Nadir,
Thanks for your response. I followed the link that you provided and further
linked to the following:
https://www.ibm.com/cloud/integration
Halfway down that page there is a link to a 3 minute video with the
following text:
"Learn how Walmart is building a platform driven by APIs to provide its
developers with a self-service portal that supports faster development and
helps Walmart deliver new services and improvements at the speed of
business."
The technicians at Walmart briefly discuss the benefits of their API
architecture. That intrigued me because we've had some shallow comments on
this list this past week about Walmart using Node.js for a high-volume
shopping site. That video suggest that there is a lot more to the story
than just switching to Node.js.
For those who favor an XMLSERVICE interface over an API interface, I'm
curious how you handle end-user access privileges?

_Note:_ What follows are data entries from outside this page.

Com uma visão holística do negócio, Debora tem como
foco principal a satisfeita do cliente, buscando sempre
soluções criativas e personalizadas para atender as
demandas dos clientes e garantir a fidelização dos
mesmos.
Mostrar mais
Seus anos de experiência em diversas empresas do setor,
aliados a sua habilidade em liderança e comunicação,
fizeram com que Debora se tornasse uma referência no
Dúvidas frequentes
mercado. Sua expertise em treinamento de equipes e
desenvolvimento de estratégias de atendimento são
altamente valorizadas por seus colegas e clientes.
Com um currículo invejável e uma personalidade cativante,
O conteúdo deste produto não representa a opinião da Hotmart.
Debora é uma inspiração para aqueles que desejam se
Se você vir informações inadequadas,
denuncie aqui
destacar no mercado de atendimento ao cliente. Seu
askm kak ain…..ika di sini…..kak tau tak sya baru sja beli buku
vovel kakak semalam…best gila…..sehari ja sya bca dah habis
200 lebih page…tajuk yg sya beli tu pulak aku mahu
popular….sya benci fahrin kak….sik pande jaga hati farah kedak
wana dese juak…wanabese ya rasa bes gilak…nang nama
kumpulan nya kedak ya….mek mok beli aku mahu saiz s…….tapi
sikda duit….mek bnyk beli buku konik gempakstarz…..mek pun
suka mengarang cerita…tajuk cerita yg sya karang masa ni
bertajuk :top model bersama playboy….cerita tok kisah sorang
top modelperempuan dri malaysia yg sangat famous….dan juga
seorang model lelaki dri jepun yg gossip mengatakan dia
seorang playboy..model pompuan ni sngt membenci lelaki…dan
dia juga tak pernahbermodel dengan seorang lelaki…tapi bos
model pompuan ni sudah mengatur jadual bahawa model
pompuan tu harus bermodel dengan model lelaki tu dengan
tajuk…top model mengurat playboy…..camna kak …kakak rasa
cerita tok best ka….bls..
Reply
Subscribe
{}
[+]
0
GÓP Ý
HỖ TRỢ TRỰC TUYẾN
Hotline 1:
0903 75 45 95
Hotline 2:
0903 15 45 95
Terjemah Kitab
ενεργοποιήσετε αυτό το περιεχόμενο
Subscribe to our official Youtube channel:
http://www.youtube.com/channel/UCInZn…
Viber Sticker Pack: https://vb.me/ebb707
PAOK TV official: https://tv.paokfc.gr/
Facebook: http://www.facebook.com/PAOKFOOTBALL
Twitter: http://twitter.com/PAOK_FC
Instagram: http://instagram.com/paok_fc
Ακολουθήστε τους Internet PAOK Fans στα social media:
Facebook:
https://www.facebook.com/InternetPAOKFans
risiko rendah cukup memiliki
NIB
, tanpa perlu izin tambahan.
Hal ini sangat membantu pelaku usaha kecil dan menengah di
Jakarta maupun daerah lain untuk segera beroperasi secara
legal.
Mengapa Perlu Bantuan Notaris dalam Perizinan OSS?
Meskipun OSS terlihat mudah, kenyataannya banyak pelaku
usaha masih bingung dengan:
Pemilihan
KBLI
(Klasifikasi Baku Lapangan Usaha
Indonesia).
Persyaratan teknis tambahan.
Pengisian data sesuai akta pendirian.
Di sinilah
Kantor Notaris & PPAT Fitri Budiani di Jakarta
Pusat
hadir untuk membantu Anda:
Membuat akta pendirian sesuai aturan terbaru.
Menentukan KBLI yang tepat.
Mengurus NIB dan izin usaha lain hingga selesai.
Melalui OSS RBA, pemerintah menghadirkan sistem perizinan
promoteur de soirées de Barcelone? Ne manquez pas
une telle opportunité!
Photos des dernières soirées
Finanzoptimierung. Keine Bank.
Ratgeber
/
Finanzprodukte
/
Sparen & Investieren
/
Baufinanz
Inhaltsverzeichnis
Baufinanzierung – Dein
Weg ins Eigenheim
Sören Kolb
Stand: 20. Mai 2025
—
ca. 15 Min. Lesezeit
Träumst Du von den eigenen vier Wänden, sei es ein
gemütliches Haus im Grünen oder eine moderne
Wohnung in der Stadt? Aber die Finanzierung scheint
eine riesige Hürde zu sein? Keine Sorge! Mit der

XMLSERVICE, ODBC, JDBC,
and the like allow clients to execute any SQL statement against any
database files, to call any program, to run any command. What is your
preferred way of controlling that?
With APIs, I envision a service that checks a list to see if users have
been granted authority to an API, and providing an appropriate error
message if otherwise.
Nathan.
On Fri, Mar 23, 2018 at 8:35 AM, Nadir Amra <amra@xxxxxxxxxx> wrote:
Hi, it is a viable alternative. There are multiple ways to do this and
you may choose the best one that suits your needs. I will also point out
that integrated web services server[1] documents it services via Swagger.